Indirect prompt injection changes the AI agent security problem

By NHI Mgmt Group Editorial TeamPublished 2025-09-29Domain: Agentic AI & NHIsSource: Noma Security

TL;DR: Noma Security’s analysis of ForcedLeak argues that indirect prompt injection against Salesforce Agentforce shows why agentic AI cannot be governed like deterministic software: the same input can produce different outputs, and those outputs can trigger actions across connected tools and data sources. The security problem is broader than XSS because the blast radius grows when agents are trusted to execute instructions.

At a glance

What this is: This analysis explains why indirect prompt injection is not equivalent to XSS and why non-deterministic LLM behaviour creates a different security and governance problem for agentic AI.

Why it matters: IAM and NHI teams need to treat AI agents as privileged actors whose inputs, outputs, and tool use require controls beyond classic web application validation.

👉 Read Noma Security's analysis of ForcedLeak and indirect prompt injection

Context

Indirect prompt injection is a content-to-action problem, not a browser scripting problem. In agentic AI systems, the model can turn untrusted text into instructions that downstream tools may execute, which makes NHI governance central to the risk rather than peripheral to it.
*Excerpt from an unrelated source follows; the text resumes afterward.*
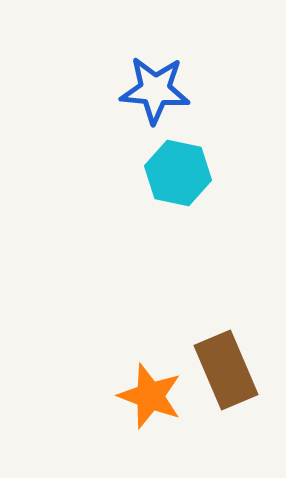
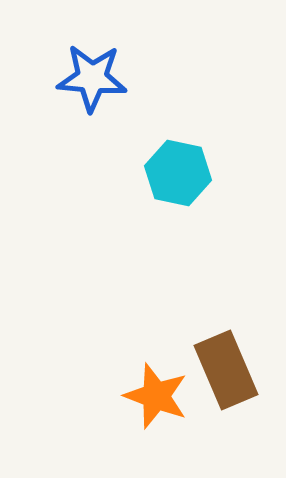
blue star: moved 63 px left, 12 px up
orange star: moved 6 px right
That matters because the same access patterns that were tolerable in traditional software become unstable when an AI agent can read mail, parse calendar data, or call external tools. The article’s core point is that security teams should not map prompt injection to XSS and assume the mitigation playbook transfers cleanly.

The distinction is especially relevant for organisations wiring large language models into workflows through agents, connectors, and tool servers. That starting position is increasingly common, not unusual, which is why the control gap is now a mainstream IAM concern.

Key questions

Q: How should security teams govern AI agents that can act on untrusted content?

A: Treat the agent as a privileged non-human identity and apply the same discipline you would use for any system that can execute on behalf of a user. Separate model output from execution, limit tool scope, require approvals for high-impact actions, and log the full decision path so you can reconstruct how a prompt became an action.

Q: Why is indirect prompt injection harder to defend than XSS?

A: XSS is usually defeated by deterministic controls such as sanitisation and output encoding. Indirect prompt injection is harder because the model interprets natural language non-deterministically and may turn untrusted text into different actions depending on context, so the security boundary must sit around the model, not inside it.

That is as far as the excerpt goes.